The best part of the book is the way Lovegrove layers meaning throughout seemingly every character tree and even each action they take. The most obvious is the constant intonation of the number 7. Each chapter starts with a note about something that happens in a 7, the obvious analogy of days of the week to the name of the gigastore, there’s the more obvious push by the founder of Days to name his 7 sons after the 7 days of the week and bribe doctors to ensure they are born on their eponymous days, and there are many, many more occurrences of this as well. But the number 7 doesn’t take over the plot or dominate the novel in any way. It’s another layer to peel away and think about its meaning.
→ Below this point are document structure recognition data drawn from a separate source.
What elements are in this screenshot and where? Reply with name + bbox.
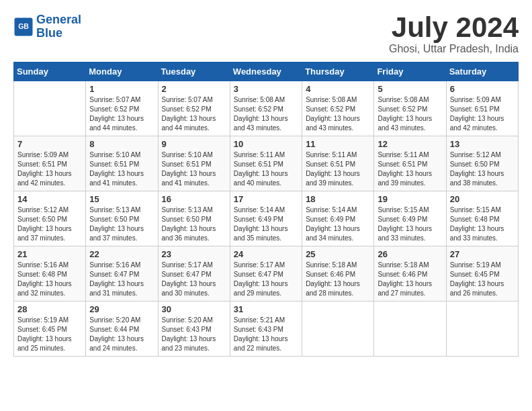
calendar-cell: 19Sunrise: 5:15 AMSunset: 6:49 PMDayligh… <box>374 191 446 246</box>
day-number: 1 <box>89 84 154 94</box>
day-number: 16 <box>162 194 226 204</box>
day-number: 3 <box>234 84 298 94</box>
calendar-cell <box>14 81 86 136</box>
day-info: Sunrise: 5:08 AMSunset: 6:52 PMDaylight:… <box>306 95 370 133</box>
calendar-cell: 25Sunrise: 5:18 AMSunset: 6:46 PMDayligh… <box>302 246 374 302</box>
calendar-cell: 3Sunrise: 5:08 AMSunset: 6:52 PMDaylight… <box>230 81 302 136</box>
day-info: Sunrise: 5:10 AMSunset: 6:51 PMDaylight:… <box>162 150 226 188</box>
header-cell-sunday: Sunday <box>14 62 86 81</box>
day-info: Sunrise: 5:19 AMSunset: 6:45 PMDaylight:… <box>450 261 515 298</box>
day-number: 5 <box>378 84 442 94</box>
calendar-cell: 31Sunrise: 5:21 AMSunset: 6:43 PMDayligh… <box>230 302 302 357</box>
calendar-cell: 5Sunrise: 5:08 AMSunset: 6:52 PMDaylight… <box>374 81 446 136</box>
calendar-cell: 1Sunrise: 5:07 AMSunset: 6:52 PMDaylight… <box>86 81 158 136</box>
day-number: 23 <box>162 249 226 259</box>
day-number: 25 <box>306 249 370 259</box>
page-header: GB General Blue July 2024 Ghosi, Uttar P… <box>13 13 519 55</box>
day-info: Sunrise: 5:11 AMSunset: 6:51 PMDaylight:… <box>378 150 442 188</box>
week-row-4: 21Sunrise: 5:16 AMSunset: 6:48 PMDayligh… <box>14 246 519 302</box>
logo-line2: Blue <box>36 26 62 40</box>
day-number: 22 <box>89 249 154 259</box>
day-info: Sunrise: 5:15 AMSunset: 6:49 PMDaylight:… <box>378 205 442 243</box>
calendar-cell: 14Sunrise: 5:12 AMSunset: 6:50 PMDayligh… <box>14 191 86 246</box>
header-cell-wednesday: Wednesday <box>230 62 302 81</box>
header-cell-thursday: Thursday <box>302 62 374 81</box>
calendar-cell: 26Sunrise: 5:18 AMSunset: 6:46 PMDayligh… <box>374 246 446 302</box>
day-info: Sunrise: 5:14 AMSunset: 6:49 PMDaylight:… <box>306 205 370 243</box>
day-info: Sunrise: 5:09 AMSunset: 6:51 PMDaylight:… <box>450 95 515 133</box>
calendar-cell: 24Sunrise: 5:17 AMSunset: 6:47 PMDayligh… <box>230 246 302 302</box>
day-number: 8 <box>89 139 154 149</box>
day-number: 4 <box>306 84 370 94</box>
calendar-cell: 12Sunrise: 5:11 AMSunset: 6:51 PMDayligh… <box>374 136 446 191</box>
calendar-cell: 9Sunrise: 5:10 AMSunset: 6:51 PMDaylight… <box>158 136 230 191</box>
day-number: 13 <box>450 139 515 149</box>
week-row-5: 28Sunrise: 5:19 AMSunset: 6:45 PMDayligh… <box>14 302 519 357</box>
calendar-cell: 16Sunrise: 5:13 AMSunset: 6:50 PMDayligh… <box>158 191 230 246</box>
calendar-cell <box>302 302 374 357</box>
day-number: 18 <box>306 194 370 204</box>
day-number: 12 <box>378 139 442 149</box>
logo: GB General Blue <box>13 13 81 40</box>
calendar-cell: 2Sunrise: 5:07 AMSunset: 6:52 PMDaylight… <box>158 81 230 136</box>
day-info: Sunrise: 5:18 AMSunset: 6:46 PMDaylight:… <box>378 261 442 298</box>
day-info: Sunrise: 5:11 AMSunset: 6:51 PMDaylight:… <box>234 150 298 188</box>
day-number: 27 <box>450 249 515 259</box>
day-info: Sunrise: 5:16 AMSunset: 6:47 PMDaylight:… <box>89 261 154 298</box>
day-info: Sunrise: 5:16 AMSunset: 6:48 PMDaylight:… <box>17 261 82 298</box>
calendar-cell: 8Sunrise: 5:10 AMSunset: 6:51 PMDaylight… <box>86 136 158 191</box>
week-row-3: 14Sunrise: 5:12 AMSunset: 6:50 PMDayligh… <box>14 191 519 246</box>
week-row-1: 1Sunrise: 5:07 AMSunset: 6:52 PMDaylight… <box>14 81 519 136</box>
day-number: 11 <box>306 139 370 149</box>
day-info: Sunrise: 5:09 AMSunset: 6:51 PMDaylight:… <box>17 150 82 188</box>
header-cell-saturday: Saturday <box>446 62 518 81</box>
calendar-cell: 4Sunrise: 5:08 AMSunset: 6:52 PMDaylight… <box>302 81 374 136</box>
calendar-cell: 27Sunrise: 5:19 AMSunset: 6:45 PMDayligh… <box>446 246 518 302</box>
calendar-cell: 22Sunrise: 5:16 AMSunset: 6:47 PMDayligh… <box>86 246 158 302</box>
day-number: 20 <box>450 194 515 204</box>
day-info: Sunrise: 5:21 AMSunset: 6:43 PMDaylight:… <box>234 316 298 353</box>
day-number: 14 <box>17 194 82 204</box>
day-number: 17 <box>234 194 298 204</box>
day-info: Sunrise: 5:10 AMSunset: 6:51 PMDaylight:… <box>89 150 154 188</box>
day-number: 19 <box>378 194 442 204</box>
day-info: Sunrise: 5:07 AMSunset: 6:52 PMDaylight:… <box>162 95 226 133</box>
calendar-cell: 13Sunrise: 5:12 AMSunset: 6:50 PMDayligh… <box>446 136 518 191</box>
calendar-cell: 11Sunrise: 5:11 AMSunset: 6:51 PMDayligh… <box>302 136 374 191</box>
day-info: Sunrise: 5:12 AMSunset: 6:50 PMDaylight:… <box>450 150 515 188</box>
day-number: 30 <box>162 304 226 314</box>
calendar-table: SundayMondayTuesdayWednesdayThursdayFrid… <box>13 62 519 357</box>
month-title: July 2024 <box>389 13 519 42</box>
day-info: Sunrise: 5:07 AMSunset: 6:52 PMDaylight:… <box>89 95 154 133</box>
day-info: Sunrise: 5:20 AMSunset: 6:44 PMDaylight:… <box>89 316 154 353</box>
logo-line1: General <box>36 13 81 26</box>
day-number: 31 <box>234 304 298 314</box>
day-info: Sunrise: 5:08 AMSunset: 6:52 PMDaylight:… <box>378 95 442 133</box>
calendar-body: 1Sunrise: 5:07 AMSunset: 6:52 PMDaylight… <box>14 81 519 357</box>
day-info: Sunrise: 5:18 AMSunset: 6:46 PMDaylight:… <box>306 261 370 298</box>
day-number: 15 <box>89 194 154 204</box>
day-number: 24 <box>234 249 298 259</box>
header-row: SundayMondayTuesdayWednesdayThursdayFrid… <box>14 62 519 81</box>
day-number: 9 <box>162 139 226 149</box>
calendar-cell: 6Sunrise: 5:09 AMSunset: 6:51 PMDaylight… <box>446 81 518 136</box>
day-number: 29 <box>89 304 154 314</box>
title-area: July 2024 Ghosi, Uttar Pradesh, India <box>389 13 519 55</box>
calendar-cell: 17Sunrise: 5:14 AMSunset: 6:49 PMDayligh… <box>230 191 302 246</box>
svg-text:GB: GB <box>18 22 29 30</box>
calendar-cell: 29Sunrise: 5:20 AMSunset: 6:44 PMDayligh… <box>86 302 158 357</box>
calendar-cell: 30Sunrise: 5:20 AMSunset: 6:43 PMDayligh… <box>158 302 230 357</box>
day-number: 26 <box>378 249 442 259</box>
day-info: Sunrise: 5:11 AMSunset: 6:51 PMDaylight:… <box>306 150 370 188</box>
week-row-2: 7Sunrise: 5:09 AMSunset: 6:51 PMDaylight… <box>14 136 519 191</box>
calendar-header: SundayMondayTuesdayWednesdayThursdayFrid… <box>14 62 519 81</box>
calendar-cell: 18Sunrise: 5:14 AMSunset: 6:49 PMDayligh… <box>302 191 374 246</box>
day-info: Sunrise: 5:20 AMSunset: 6:43 PMDaylight:… <box>162 316 226 353</box>
header-cell-monday: Monday <box>86 62 158 81</box>
day-info: Sunrise: 5:19 AMSunset: 6:45 PMDaylight:… <box>17 316 82 353</box>
day-info: Sunrise: 5:12 AMSunset: 6:50 PMDaylight:… <box>17 205 82 243</box>
header-cell-friday: Friday <box>374 62 446 81</box>
day-number: 6 <box>450 84 515 94</box>
day-number: 2 <box>162 84 226 94</box>
day-info: Sunrise: 5:13 AMSunset: 6:50 PMDaylight:… <box>162 205 226 243</box>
(This Paragraph will have SPOILERS for themes and major plot points in the book.) Beyond that, it’s clear there is much deeper meaning throughout the book. Frank’s fascination with the menagerie–a kind of zoo for sale of creatures in the center of the store–gets woven into the ending sequences in which he is saved by a white tiger that he’d made eye contact with earlier. Frank’s attempt to escape Days by fleeing into true anonymity may be The ritualistic, brutal murder of Sunny–the youngest brother who is named after Sunday–by his brothers surely has depths of meaning. Is it Lovegrove pointing out the natural self-consumption and destruction that follows naturally from unchecked consumerism and capitalism in which any evil can be justified by the almighty concept of profit? Or is it an assault on religion (Sunday being a day of worship for Christians) from the realm of mammon? Lovegrove hints at the latter as a possibility throughout, as it is made extremely clear that for the Days family, the only religion is power, and its rituals are profits. Indeed, a whole exploration of the rites of consumerism to be found in the novel is possible. The Trivetts themselves serve as a study in how consumerism means self-consumption. Gordon is hesitant about the worship of mammon, seeing it as pointless to spend on things one doesn’t want or need simply because they’re on sale. But he is sucked into the consumerism nonetheless in ways he doesn’t expect. He ends up saving his wife, Linda, from a fight over Third World Instruments (there’s a lightning sale there–why wouldn’t you fight other people for the products?). It seems to impact her to the point where she gains trust in him she’d never had before, but that is ultimately undermined at the end of the book when she secretly decides to work to get into another gigastore once their Days membership is revoked.

The power of the novel is found in subtleties. It’s a slow burn, but as someone reading it as consumerism peaks in the United States (Christmas season and all the spending–along with the emphasis on the almighty sale), it was a powerful critique and even a reminder about what’s actually important. It’s a warning as much as it is a novel.

Days is a novel that I will never forget. Its incisive comments about rampant consumerism, its clever humor, its catching characters, and its depth of meaning are each features that, on their own, could capture my imagination for some time after reading it. Combined, it turns into one of the best science fiction novels I’ve ever read.